Data under study ::
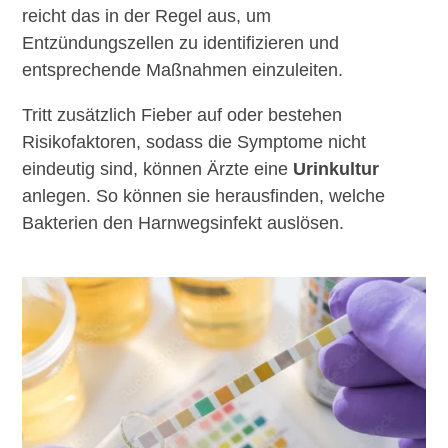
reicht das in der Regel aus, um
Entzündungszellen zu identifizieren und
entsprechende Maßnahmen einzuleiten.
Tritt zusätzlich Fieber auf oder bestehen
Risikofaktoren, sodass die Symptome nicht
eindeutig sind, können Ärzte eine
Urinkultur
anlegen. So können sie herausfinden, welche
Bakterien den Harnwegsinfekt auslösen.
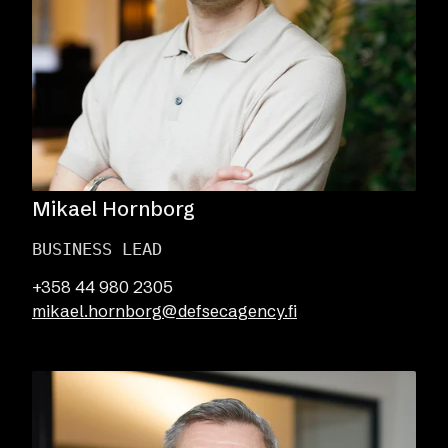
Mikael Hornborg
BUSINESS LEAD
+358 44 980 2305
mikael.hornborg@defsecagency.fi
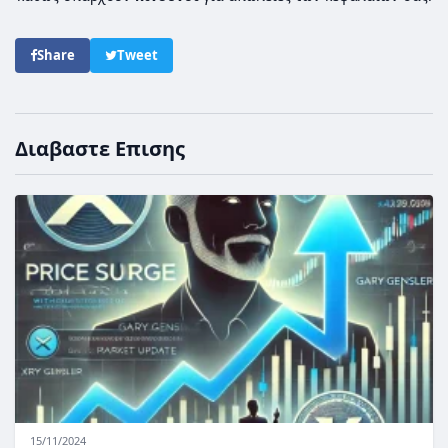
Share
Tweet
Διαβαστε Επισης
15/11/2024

Task details :: Above are the records; set down exactly the lines from the line containing "entsprechende Maßnahmen einzuleiten." through their last line, leaving every picture out.

Exercise response ::
entsprechende Maßnahmen einzuleiten.
Tritt zusätzlich Fieber auf oder bestehen
Risikofaktoren, sodass die Symptome nicht
eindeutig sind, können Ärzte eine
Urinkultur
anlegen. So können sie herausfinden, welche
Bakterien den Harnwegsinfekt auslösen.
Mikael Hornborg
BUSINESS LEAD
+358 44 980 2305
mikael.hornborg@defsecagency.fi
Share
Tweet
Διαβαστε Επισης
15/11/2024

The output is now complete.